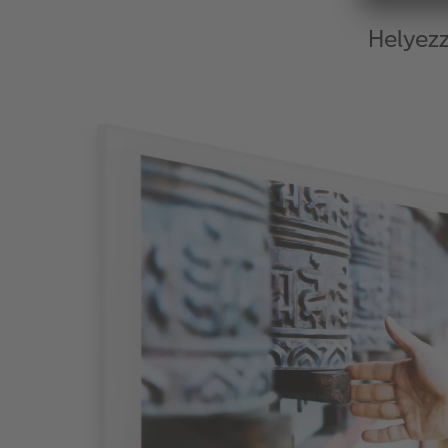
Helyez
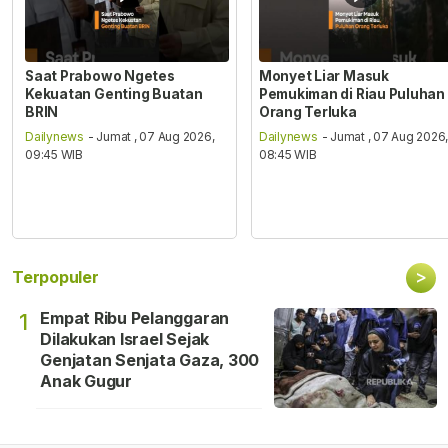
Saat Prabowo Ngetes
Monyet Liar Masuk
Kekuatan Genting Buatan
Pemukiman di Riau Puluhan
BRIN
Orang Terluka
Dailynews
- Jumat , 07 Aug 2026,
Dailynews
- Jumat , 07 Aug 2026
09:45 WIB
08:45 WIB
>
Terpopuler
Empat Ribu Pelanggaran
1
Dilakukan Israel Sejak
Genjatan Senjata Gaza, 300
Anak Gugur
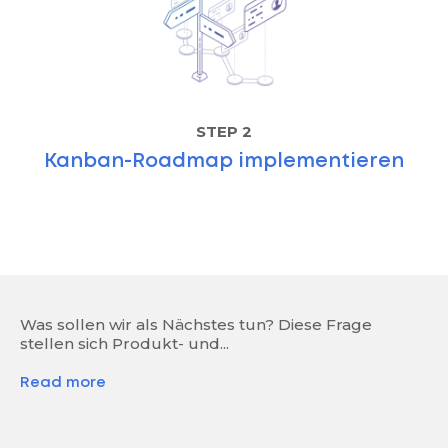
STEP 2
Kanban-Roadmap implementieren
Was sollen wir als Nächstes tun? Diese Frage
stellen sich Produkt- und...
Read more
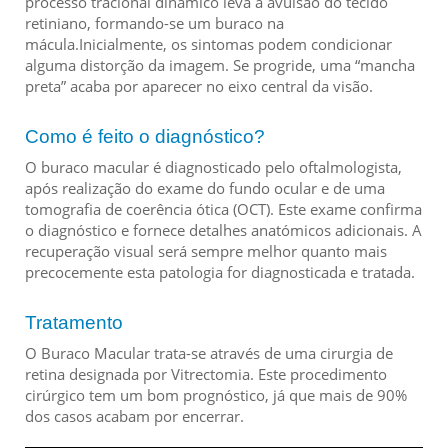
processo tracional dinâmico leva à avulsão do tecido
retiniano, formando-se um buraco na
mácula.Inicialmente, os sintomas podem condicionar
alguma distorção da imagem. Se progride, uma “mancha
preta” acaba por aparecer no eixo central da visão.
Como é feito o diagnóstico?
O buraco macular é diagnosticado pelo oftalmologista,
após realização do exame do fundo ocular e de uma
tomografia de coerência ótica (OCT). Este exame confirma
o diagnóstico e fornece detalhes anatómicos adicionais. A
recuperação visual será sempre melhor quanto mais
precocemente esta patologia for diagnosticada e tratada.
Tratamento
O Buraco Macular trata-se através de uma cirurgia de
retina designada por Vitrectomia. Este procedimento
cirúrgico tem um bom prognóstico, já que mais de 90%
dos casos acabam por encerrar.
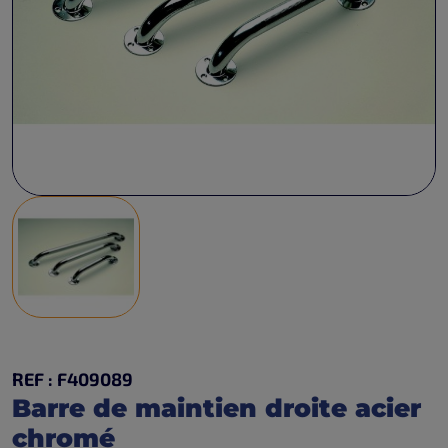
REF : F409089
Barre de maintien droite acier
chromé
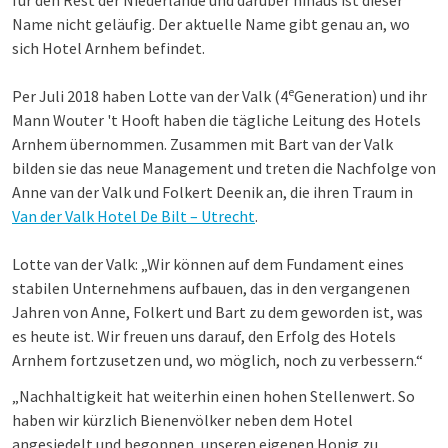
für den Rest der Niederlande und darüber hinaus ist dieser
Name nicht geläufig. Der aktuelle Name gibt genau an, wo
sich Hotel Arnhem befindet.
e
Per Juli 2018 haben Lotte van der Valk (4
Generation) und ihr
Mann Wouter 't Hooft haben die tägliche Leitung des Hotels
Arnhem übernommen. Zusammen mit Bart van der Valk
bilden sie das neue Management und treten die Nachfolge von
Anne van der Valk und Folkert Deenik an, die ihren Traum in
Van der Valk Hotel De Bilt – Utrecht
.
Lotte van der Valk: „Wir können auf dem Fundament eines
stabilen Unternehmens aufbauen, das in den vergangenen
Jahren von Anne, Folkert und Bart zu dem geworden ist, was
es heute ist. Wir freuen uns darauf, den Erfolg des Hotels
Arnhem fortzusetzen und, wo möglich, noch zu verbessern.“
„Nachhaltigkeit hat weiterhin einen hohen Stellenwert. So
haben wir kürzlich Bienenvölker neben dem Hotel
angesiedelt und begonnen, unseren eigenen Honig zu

######

**TASK DIRECTIONS:** Show the lines in the entries above that include the string "haben".

**SOLUTION FOR THIS TASK:**
Per Juli 2018 haben Lotte van der Valk (4
Mann Wouter 't Hooft haben die tägliche Leitung des Hotels
haben wir kürzlich Bienenvölker neben dem Hotel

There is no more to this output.